I was not able to find a freely available description of the CCR which would allow me to post an example of how the CCR represents a weight. Sorry, I didn't feel like forking out the money to buy it from ASTM. The link that Dr. Kibbe provided was to a Wikipedia stub and wasn't of any help. If you want to review the standard, you can purchase it from ASTM's web site for $100. You do want to read the license agreement before purchase, however. The best I could come away with was from browsing Google's API The example showed:
Weight
363808001
SNOMED
150
lbs
As for the differences in SNOMED codes, that isn't too hard to explain why Google has a poor choice of code. The one used by HL7 is a more specific code for the actual weight, and Google is using a generic code for any sort of body weight measure (which also could mean a percentile, weight velocity, weight change from baseline, percentage of reference weight, your birth weight and a few other things) and NOT one specific to the actual value you expect. Hopefully, this is a simple error of ignorance on Google's API developers and doesn't represent a more profound lack of understanding of controlled clinical terminologies. It does appear that you do also have the option of including the date/time the value was recorded as well.
Obviosly, if you take a general purpose document structure and add this level of semantics to it, the resulting specification will be more complex than a simple set of XML tags. This is quite true and is of no practical consequence except that you can take away that the HL7 CCD is more highly structured than the ASTM CCR. This is important since any sort of computation done on the data within the document requires this degree of specificity to acomplish anything of interest. While Google may be using the CCR specification, it isn't actually doing much with the resultant data set besides storage/retrieval. If you want to do fun and exciting things like map data from multiple providers into an existing EHR application with accuracy, perform analysis of the data (including QA and billing) or use it for decision support the CCD goes a lot further to acomplishing this goal.

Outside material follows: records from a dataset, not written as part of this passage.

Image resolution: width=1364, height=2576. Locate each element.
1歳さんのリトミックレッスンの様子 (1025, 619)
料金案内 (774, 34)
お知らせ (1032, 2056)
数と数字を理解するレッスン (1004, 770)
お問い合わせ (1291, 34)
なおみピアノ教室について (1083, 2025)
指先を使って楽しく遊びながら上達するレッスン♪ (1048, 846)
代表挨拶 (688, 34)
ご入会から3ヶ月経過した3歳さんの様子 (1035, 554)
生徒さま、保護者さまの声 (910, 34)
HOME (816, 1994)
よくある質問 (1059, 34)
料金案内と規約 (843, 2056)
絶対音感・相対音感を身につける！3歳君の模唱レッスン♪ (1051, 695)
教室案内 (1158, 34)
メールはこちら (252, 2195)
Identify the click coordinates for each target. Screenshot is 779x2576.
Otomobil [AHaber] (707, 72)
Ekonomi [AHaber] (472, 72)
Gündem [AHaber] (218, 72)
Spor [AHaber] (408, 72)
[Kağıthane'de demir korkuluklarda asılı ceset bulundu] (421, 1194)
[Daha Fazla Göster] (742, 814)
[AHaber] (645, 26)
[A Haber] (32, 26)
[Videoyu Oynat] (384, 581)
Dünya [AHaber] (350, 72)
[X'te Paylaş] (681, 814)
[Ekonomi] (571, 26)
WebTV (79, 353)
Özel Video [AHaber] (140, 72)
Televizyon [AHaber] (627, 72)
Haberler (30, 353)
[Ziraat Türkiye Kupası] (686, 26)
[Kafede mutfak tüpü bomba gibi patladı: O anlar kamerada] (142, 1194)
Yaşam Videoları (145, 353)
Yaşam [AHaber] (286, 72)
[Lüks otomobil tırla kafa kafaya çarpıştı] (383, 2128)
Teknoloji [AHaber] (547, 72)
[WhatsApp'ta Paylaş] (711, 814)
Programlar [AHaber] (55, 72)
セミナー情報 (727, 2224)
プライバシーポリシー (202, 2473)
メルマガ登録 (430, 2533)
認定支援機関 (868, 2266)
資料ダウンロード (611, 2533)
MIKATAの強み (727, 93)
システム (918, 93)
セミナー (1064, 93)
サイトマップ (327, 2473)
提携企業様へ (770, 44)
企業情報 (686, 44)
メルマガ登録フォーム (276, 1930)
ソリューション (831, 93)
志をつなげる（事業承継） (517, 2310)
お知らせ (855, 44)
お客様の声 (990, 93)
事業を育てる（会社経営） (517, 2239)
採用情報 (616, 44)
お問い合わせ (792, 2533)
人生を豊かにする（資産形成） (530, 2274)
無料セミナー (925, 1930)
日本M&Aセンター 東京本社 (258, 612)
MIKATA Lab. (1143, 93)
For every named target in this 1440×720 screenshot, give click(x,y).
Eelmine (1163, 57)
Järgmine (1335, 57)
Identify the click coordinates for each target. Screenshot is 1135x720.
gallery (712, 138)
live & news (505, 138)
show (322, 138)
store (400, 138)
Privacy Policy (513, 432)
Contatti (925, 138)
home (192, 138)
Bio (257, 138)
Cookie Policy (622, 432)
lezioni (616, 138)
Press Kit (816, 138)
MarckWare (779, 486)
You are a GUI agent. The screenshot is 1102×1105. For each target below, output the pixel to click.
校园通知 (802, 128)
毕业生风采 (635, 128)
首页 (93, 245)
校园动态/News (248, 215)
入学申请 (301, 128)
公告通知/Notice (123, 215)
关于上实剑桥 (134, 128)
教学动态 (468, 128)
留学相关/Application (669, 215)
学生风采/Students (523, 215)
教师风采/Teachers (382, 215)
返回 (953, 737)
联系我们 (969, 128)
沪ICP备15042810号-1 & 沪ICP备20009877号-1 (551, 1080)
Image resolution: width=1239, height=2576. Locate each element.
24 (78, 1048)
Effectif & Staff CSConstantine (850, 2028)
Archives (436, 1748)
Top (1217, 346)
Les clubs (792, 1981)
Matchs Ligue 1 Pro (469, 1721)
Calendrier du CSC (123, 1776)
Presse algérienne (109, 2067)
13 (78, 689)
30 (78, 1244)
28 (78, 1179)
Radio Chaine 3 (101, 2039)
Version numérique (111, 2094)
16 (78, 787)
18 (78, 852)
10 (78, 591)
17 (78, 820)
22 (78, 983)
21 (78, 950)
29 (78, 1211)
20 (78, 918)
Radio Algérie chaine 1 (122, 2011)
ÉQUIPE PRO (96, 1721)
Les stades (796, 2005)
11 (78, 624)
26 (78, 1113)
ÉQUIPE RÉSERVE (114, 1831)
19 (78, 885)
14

I have here in my hand a list of 205...:
Dr. Kibbe quotes a 2006 HIMSS Analytics Report, which doesn't even mention CCD, CDA or CCR, as evidence that nobody uses it. Phoey.
I hope that anyone reading Dr. Kibbe's "comparison" will come away, not as he states "..thinking that they are really very different tools, and address the needs of quite different constituencies.", but rather quite clear regarding Dr. Kibbe's total lack of understanding regarding the HL7/ASTM Continuity of Care Document (CCD) and his bizarre vendetta against HL7.